Exercise brief: Start at the line with "возможности. Начинают покорять" in the records below, stop at the line with "Маленьким детям вообще", and return every line in that span exactly, the two end lines included.

Dataset entries
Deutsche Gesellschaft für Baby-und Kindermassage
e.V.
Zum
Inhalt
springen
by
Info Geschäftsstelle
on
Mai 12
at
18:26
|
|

* * *

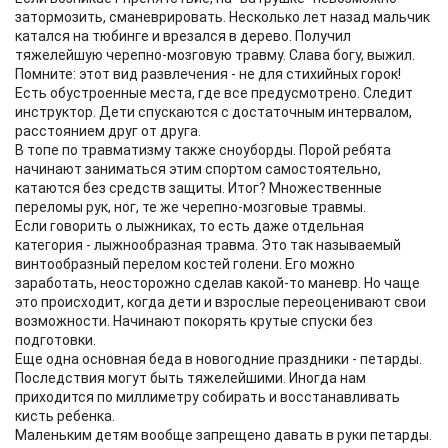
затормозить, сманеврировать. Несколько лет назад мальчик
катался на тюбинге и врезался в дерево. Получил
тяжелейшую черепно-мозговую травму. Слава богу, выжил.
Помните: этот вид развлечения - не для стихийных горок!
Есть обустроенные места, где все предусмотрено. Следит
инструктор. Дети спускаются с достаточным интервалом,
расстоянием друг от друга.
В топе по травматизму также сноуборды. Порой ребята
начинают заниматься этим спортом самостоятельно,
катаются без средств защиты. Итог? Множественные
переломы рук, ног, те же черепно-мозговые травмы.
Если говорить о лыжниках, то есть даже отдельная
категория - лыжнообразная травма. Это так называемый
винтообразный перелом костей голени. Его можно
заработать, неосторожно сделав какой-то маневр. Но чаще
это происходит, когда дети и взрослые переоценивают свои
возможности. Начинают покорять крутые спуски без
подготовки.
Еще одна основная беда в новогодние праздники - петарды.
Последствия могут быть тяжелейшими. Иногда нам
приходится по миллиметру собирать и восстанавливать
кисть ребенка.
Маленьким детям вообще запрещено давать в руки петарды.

==

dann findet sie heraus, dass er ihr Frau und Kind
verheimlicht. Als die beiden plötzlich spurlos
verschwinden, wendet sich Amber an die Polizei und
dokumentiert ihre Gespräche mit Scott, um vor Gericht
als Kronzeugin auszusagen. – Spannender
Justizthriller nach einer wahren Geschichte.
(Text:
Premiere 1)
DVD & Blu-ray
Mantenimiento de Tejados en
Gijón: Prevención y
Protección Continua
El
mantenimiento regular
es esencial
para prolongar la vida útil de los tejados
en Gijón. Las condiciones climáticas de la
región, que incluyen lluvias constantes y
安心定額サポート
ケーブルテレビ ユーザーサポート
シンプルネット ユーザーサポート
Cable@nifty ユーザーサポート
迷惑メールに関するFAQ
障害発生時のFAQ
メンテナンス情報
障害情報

Written response:
возможности. Начинают покорять крутые спуски без
подготовки.
Еще одна основная беда в новогодние праздники - петарды.
Последствия могут быть тяжелейшими. Иногда нам
приходится по миллиметру собирать и восстанавливать
кисть ребенка.
Маленьким детям вообще запрещено давать в руки петарды.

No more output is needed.